"""

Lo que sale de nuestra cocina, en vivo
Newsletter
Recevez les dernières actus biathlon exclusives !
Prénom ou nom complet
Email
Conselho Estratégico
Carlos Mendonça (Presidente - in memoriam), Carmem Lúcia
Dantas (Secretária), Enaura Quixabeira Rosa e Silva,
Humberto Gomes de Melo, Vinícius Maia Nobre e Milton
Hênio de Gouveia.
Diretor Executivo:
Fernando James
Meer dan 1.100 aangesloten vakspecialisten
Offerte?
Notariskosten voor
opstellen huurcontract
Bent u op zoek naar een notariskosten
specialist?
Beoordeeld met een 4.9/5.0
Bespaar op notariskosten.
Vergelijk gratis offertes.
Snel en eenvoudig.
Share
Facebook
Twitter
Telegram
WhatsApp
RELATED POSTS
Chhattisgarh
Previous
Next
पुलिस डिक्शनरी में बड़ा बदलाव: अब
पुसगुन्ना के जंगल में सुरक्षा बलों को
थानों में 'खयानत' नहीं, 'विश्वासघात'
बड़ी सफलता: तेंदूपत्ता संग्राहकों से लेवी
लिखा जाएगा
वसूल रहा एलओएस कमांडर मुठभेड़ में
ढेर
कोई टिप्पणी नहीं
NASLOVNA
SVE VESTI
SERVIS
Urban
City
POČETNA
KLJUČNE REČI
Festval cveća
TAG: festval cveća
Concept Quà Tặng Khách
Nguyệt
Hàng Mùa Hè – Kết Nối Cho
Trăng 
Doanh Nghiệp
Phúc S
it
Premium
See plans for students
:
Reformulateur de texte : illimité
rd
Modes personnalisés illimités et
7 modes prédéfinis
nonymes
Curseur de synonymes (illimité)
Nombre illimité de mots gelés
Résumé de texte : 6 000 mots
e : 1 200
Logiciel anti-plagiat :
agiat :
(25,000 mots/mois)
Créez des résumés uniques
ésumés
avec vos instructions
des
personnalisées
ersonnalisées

"""

◆ How to complete this task: Looking back over the data above, restate word for word the lines that begin at the line with "Vergelijk gratis offertes." and end at the line with "Hàng Mùa Hè – Kết Nối Cho", inclusive.

◆ Problem solution:
Vergelijk gratis offertes.
Snel en eenvoudig.
Share
Facebook
Twitter
Telegram
WhatsApp
RELATED POSTS
Chhattisgarh
Previous
Next
पुलिस डिक्शनरी में बड़ा बदलाव: अब
पुसगुन्ना के जंगल में सुरक्षा बलों को
थानों में 'खयानत' नहीं, 'विश्वासघात'
बड़ी सफलता: तेंदूपत्ता संग्राहकों से लेवी
लिखा जाएगा
वसूल रहा एलओएस कमांडर मुठभेड़ में
ढेर
कोई टिप्पणी नहीं
NASLOVNA
SVE VESTI
SERVIS
Urban
City
POČETNA
KLJUČNE REČI
Festval cveća
TAG: festval cveća
Concept Quà Tặng Khách
Nguyệt
Hàng Mùa Hè – Kết Nối Cho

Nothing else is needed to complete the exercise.